EXERCISE INSTRUCTIONS: Transcribe the records in their entirety, exactly as given.

··· EXTRACTED INFORMATION

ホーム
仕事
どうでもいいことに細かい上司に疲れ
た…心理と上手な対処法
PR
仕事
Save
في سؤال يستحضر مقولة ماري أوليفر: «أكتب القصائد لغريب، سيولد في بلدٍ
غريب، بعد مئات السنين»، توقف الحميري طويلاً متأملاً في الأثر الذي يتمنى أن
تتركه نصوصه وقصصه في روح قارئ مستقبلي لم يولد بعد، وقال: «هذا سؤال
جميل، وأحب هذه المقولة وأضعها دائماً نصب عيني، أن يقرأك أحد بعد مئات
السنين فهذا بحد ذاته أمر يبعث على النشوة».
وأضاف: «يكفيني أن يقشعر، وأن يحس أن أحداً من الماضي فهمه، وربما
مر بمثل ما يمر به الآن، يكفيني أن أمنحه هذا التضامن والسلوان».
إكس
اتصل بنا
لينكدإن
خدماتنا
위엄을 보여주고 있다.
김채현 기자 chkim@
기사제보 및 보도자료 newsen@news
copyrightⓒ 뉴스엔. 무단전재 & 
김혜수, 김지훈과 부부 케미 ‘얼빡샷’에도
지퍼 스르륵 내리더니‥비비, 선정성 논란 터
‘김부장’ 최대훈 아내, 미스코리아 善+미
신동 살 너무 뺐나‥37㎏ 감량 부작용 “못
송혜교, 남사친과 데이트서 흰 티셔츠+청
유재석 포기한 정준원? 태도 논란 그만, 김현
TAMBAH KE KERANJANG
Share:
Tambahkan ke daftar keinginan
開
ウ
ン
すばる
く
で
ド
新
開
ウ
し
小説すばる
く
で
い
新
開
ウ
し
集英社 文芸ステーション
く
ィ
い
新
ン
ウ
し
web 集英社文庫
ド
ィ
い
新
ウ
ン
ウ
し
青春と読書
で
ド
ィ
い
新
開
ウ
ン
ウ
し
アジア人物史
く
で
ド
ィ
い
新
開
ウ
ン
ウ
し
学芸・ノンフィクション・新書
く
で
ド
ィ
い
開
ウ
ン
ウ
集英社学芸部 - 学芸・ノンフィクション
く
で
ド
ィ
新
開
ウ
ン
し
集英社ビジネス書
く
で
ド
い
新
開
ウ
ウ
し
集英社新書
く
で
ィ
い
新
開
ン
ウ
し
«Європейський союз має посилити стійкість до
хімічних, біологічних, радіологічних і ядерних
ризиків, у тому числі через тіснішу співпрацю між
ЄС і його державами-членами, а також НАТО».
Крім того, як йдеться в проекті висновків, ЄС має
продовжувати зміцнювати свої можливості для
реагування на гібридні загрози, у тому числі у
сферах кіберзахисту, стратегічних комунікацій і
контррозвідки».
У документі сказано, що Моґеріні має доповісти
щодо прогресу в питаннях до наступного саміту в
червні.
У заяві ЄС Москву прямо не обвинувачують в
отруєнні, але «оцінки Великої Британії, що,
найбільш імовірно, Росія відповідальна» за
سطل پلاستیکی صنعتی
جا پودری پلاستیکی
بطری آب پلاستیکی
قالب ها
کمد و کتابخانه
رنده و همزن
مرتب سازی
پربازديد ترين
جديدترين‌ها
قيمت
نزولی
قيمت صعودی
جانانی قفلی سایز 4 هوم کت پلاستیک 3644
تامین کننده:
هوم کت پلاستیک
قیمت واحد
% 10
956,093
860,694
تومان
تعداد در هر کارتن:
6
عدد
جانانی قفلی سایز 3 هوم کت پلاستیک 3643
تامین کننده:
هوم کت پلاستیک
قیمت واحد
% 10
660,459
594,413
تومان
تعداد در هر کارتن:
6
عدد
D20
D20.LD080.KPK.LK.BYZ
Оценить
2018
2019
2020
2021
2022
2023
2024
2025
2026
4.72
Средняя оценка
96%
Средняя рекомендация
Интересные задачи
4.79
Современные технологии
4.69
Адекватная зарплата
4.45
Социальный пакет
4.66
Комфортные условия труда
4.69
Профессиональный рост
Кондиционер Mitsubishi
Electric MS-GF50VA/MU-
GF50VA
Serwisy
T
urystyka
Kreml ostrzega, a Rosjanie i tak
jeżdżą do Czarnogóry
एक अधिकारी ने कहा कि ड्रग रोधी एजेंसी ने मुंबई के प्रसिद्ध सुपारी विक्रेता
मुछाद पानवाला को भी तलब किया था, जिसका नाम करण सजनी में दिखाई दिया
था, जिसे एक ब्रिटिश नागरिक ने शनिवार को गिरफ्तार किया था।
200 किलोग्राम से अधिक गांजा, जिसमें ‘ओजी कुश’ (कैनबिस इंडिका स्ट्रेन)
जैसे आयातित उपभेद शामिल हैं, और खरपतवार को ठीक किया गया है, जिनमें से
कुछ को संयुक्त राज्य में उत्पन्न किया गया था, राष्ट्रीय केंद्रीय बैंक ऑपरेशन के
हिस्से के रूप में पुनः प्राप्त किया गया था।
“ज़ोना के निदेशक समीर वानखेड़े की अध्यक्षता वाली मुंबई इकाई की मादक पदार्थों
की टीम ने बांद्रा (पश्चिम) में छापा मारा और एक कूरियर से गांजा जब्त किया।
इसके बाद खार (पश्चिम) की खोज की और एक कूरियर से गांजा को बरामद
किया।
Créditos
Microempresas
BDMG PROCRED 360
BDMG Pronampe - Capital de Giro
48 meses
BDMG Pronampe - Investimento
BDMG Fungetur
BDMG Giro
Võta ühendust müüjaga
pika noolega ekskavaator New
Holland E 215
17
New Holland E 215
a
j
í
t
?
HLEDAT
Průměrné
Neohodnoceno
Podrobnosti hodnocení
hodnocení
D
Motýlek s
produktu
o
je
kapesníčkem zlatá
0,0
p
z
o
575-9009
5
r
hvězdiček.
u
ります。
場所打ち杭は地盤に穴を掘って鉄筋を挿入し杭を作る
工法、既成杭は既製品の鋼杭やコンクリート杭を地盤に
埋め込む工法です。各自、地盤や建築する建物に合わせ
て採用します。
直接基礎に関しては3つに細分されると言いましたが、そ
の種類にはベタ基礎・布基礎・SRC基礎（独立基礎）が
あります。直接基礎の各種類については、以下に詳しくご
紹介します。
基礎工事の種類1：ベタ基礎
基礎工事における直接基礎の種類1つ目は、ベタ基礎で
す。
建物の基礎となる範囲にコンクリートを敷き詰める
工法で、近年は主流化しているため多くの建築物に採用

······

RESULT BELOW:
ホーム
仕事
どうでもいいことに細かい上司に疲れ
た…心理と上手な対処法
PR
仕事
Save
في سؤال يستحضر مقولة ماري أوليفر: «أكتب القصائد لغريب، سيولد في بلدٍ
غريب، بعد مئات السنين»، توقف الحميري طويلاً متأملاً في الأثر الذي يتمنى أن
تتركه نصوصه وقصصه في روح قارئ مستقبلي لم يولد بعد، وقال: «هذا سؤال
جميل، وأحب هذه المقولة وأضعها دائماً نصب عيني، أن يقرأك أحد بعد مئات
السنين فهذا بحد ذاته أمر يبعث على النشوة».
وأضاف: «يكفيني أن يقشعر، وأن يحس أن أحداً من الماضي فهمه، وربما
مر بمثل ما يمر به الآن، يكفيني أن أمنحه هذا التضامن والسلوان».
إكس
اتصل بنا
لينكدإن
خدماتنا
위엄을 보여주고 있다.
김채현 기자 chkim@
기사제보 및 보도자료 newsen@news
copyrightⓒ 뉴스엔. 무단전재 & 
김혜수, 김지훈과 부부 케미 ‘얼빡샷’에도
지퍼 스르륵 내리더니‥비비, 선정성 논란 터
‘김부장’ 최대훈 아내, 미스코리아 善+미
신동 살 너무 뺐나‥37㎏ 감량 부작용 “못
송혜교, 남사친과 데이트서 흰 티셔츠+청
유재석 포기한 정준원? 태도 논란 그만, 김현
TAMBAH KE KERANJANG
Share:
Tambahkan ke daftar keinginan
開
ウ
ン
すばる
く
で
ド
新
開
ウ
し
小説すばる
く
で
い
新
開
ウ
し
集英社 文芸ステーション
く
ィ
い
新
ン
ウ
し
web 集英社文庫
ド
ィ
い
新
ウ
ン
ウ
し
青春と読書
で
ド
ィ
い
新
開
ウ
ン
ウ
し
アジア人物史
く
で
ド
ィ
い
新
開
ウ
ン
ウ
し
学芸・ノンフィクション・新書
く
で
ド
ィ
い
開
ウ
ン
ウ
集英社学芸部 - 学芸・ノンフィクション
く
で
ド
ィ
新
開
ウ
ン
し
集英社ビジネス書
く
で
ド
い
新
開
ウ
ウ
し
集英社新書
く
で
ィ
い
新
開
ン
ウ
し
«Європейський союз має посилити стійкість до
хімічних, біологічних, радіологічних і ядерних
ризиків, у тому числі через тіснішу співпрацю між
ЄС і його державами-членами, а також НАТО».
Крім того, як йдеться в проекті висновків, ЄС має
продовжувати зміцнювати свої можливості для
реагування на гібридні загрози, у тому числі у
сферах кіберзахисту, стратегічних комунікацій і
контррозвідки».
У документі сказано, що Моґеріні має доповісти
щодо прогресу в питаннях до наступного саміту в
червні.
У заяві ЄС Москву прямо не обвинувачують в
отруєнні, але «оцінки Великої Британії, що,
найбільш імовірно, Росія відповідальна» за
سطل پلاستیکی صنعتی
جا پودری پلاستیکی
بطری آب پلاستیکی
قالب ها
کمد و کتابخانه
رنده و همزن
مرتب سازی
پربازديد ترين
جديدترين‌ها
قيمت
نزولی
قيمت صعودی
جانانی قفلی سایز 4 هوم کت پلاستیک 3644
تامین کننده:
هوم کت پلاستیک
قیمت واحد
% 10
956,093
860,694
تومان
تعداد در هر کارتن:
6
عدد
جانانی قفلی سایز 3 هوم کت پلاستیک 3643
تامین کننده:
هوم کت پلاستیک
قیمت واحد
% 10
660,459
594,413
تومان
تعداد در هر کارتن:
6
عدد
D20
D20.LD080.KPK.LK.BYZ
Оценить
2018
2019
2020
2021
2022
2023
2024
2025
2026
4.72
Средняя оценка
96%
Средняя рекомендация
Интересные задачи
4.79
Современные технологии
4.69
Адекватная зарплата
4.45
Социальный пакет
4.66
Комфортные условия труда
4.69
Профессиональный рост
Кондиционер Mitsubishi
Electric MS-GF50VA/MU-
GF50VA
Serwisy
T
urystyka
Kreml ostrzega, a Rosjanie i tak
jeżdżą do Czarnogóry
एक अधिकारी ने कहा कि ड्रग रोधी एजेंसी ने मुंबई के प्रसिद्ध सुपारी विक्रेता
मुछाद पानवाला को भी तलब किया था, जिसका नाम करण सजनी में दिखाई दिया
था, जिसे एक ब्रिटिश नागरिक ने शनिवार को गिरफ्तार किया था।
200 किलोग्राम से अधिक गांजा, जिसमें ‘ओजी कुश’ (कैनबिस इंडिका स्ट्रेन)
जैसे आयातित उपभेद शामिल हैं, और खरपतवार को ठीक किया गया है, जिनमें से
कुछ को संयुक्त राज्य में उत्पन्न किया गया था, राष्ट्रीय केंद्रीय बैंक ऑपरेशन के
हिस्से के रूप में पुनः प्राप्त किया गया था।
“ज़ोना के निदेशक समीर वानखेड़े की अध्यक्षता वाली मुंबई इकाई की मादक पदार्थों
की टीम ने बांद्रा (पश्चिम) में छापा मारा और एक कूरियर से गांजा जब्त किया।
इसके बाद खार (पश्चिम) की खोज की और एक कूरियर से गांजा को बरामद
किया।
Créditos
Microempresas
BDMG PROCRED 360
BDMG Pronampe - Capital de Giro
48 meses
BDMG Pronampe - Investimento
BDMG Fungetur
BDMG Giro
Võta ühendust müüjaga
pika noolega ekskavaator New
Holland E 215
17
New Holland E 215
a
j
í
t
?
HLEDAT
Průměrné
Neohodnoceno
Podrobnosti hodnocení
hodnocení
D
Motýlek s
produktu
o
je
kapesníčkem zlatá
0,0
p
z
o
575-9009
5
r
hvězdiček.
u
ります。
場所打ち杭は地盤に穴を掘って鉄筋を挿入し杭を作る
工法、既成杭は既製品の鋼杭やコンクリート杭を地盤に
埋め込む工法です。各自、地盤や建築する建物に合わせ
て採用します。
直接基礎に関しては3つに細分されると言いましたが、そ
の種類にはベタ基礎・布基礎・SRC基礎（独立基礎）が
あります。直接基礎の各種類については、以下に詳しくご
紹介します。
基礎工事の種類1：ベタ基礎
基礎工事における直接基礎の種類1つ目は、ベタ基礎で
す。
建物の基礎となる範囲にコンクリートを敷き詰める
工法で、近年は主流化しているため多くの建築物に採用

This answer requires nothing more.